:: Records shown

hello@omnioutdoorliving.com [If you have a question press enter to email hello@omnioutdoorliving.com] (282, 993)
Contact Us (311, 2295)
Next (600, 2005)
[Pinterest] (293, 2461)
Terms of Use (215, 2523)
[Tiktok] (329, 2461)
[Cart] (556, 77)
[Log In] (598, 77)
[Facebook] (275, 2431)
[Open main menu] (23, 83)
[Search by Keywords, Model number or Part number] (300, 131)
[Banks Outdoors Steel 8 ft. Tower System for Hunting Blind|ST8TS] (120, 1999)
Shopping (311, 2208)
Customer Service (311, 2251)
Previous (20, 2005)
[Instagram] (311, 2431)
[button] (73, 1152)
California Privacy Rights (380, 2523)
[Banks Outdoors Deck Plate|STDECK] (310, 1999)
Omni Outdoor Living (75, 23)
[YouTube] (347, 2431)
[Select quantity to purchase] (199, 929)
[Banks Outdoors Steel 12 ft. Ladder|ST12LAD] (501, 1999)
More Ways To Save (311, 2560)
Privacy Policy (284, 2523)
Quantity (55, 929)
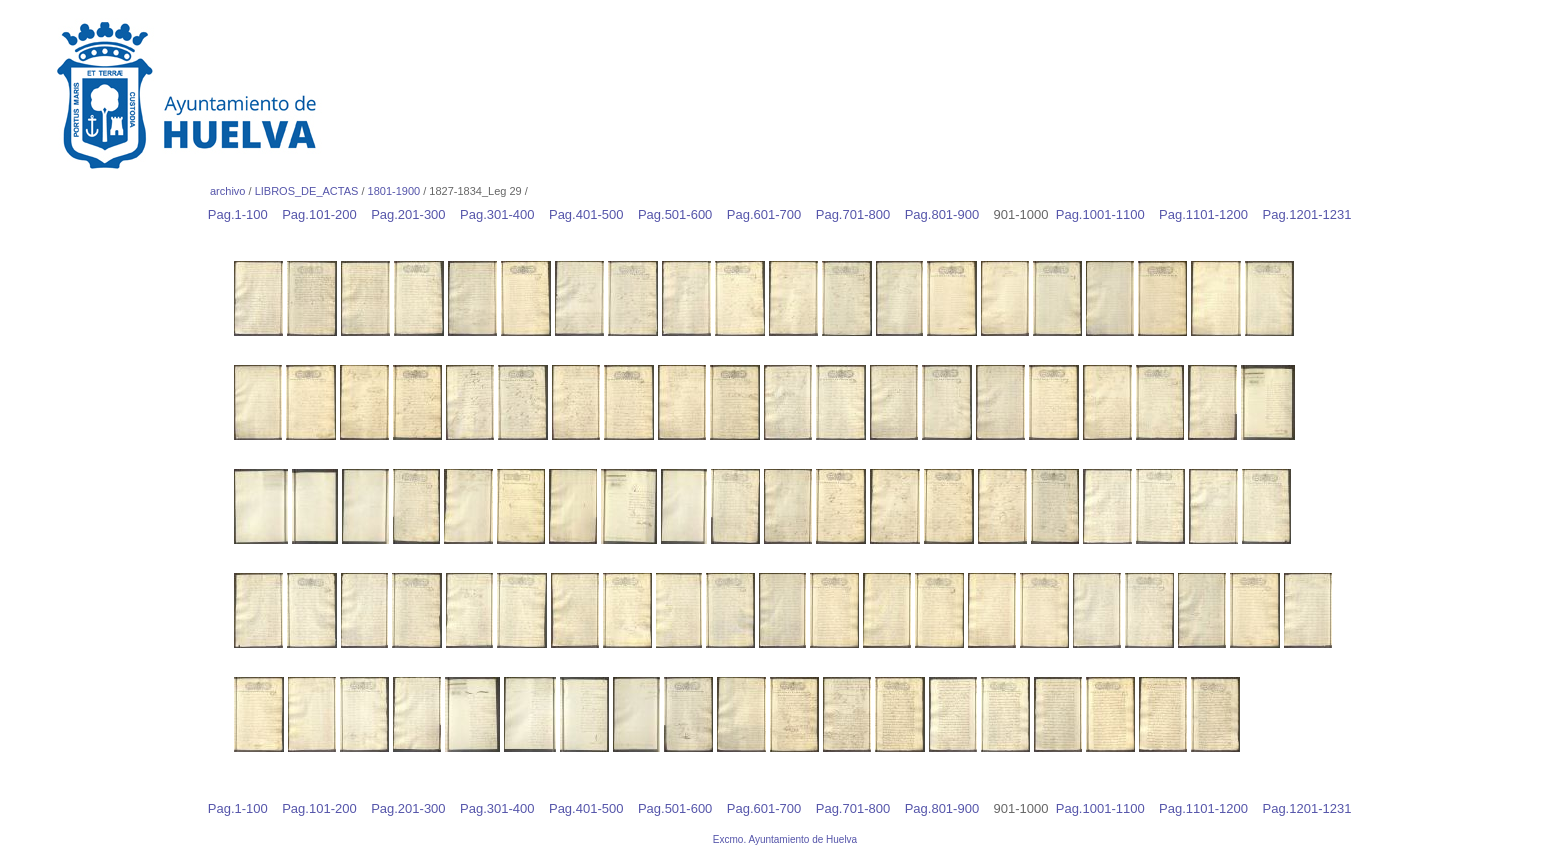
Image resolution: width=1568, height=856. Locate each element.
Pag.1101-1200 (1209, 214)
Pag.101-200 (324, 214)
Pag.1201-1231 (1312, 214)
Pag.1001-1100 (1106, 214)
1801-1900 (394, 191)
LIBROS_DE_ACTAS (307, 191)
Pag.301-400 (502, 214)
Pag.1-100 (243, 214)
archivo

::::

## Work item
If the records contain pictures, skip them, and transcribe exactly every line from the one with "Previous (20, 2005)" through the last line.

## Problem solution
Previous (20, 2005)
[Instagram] (311, 2431)
[button] (73, 1152)
California Privacy Rights (380, 2523)
[Banks Outdoors Deck Plate|STDECK] (310, 1999)
Omni Outdoor Living (75, 23)
[YouTube] (347, 2431)
[Select quantity to purchase] (199, 929)
[Banks Outdoors Steel 12 ft. Ladder|ST12LAD] (501, 1999)
More Ways To Save (311, 2560)
Privacy Policy (284, 2523)
Quantity (55, 929)
Image resolution: width=1568, height=856. Locate each element.
Pag.1101-1200 (1209, 214)
Pag.101-200 (324, 214)
Pag.1201-1231 (1312, 214)
Pag.1001-1100 (1106, 214)
1801-1900 (394, 191)
LIBROS_DE_ACTAS (307, 191)
Pag.301-400 (502, 214)
Pag.1-100 (243, 214)
archivo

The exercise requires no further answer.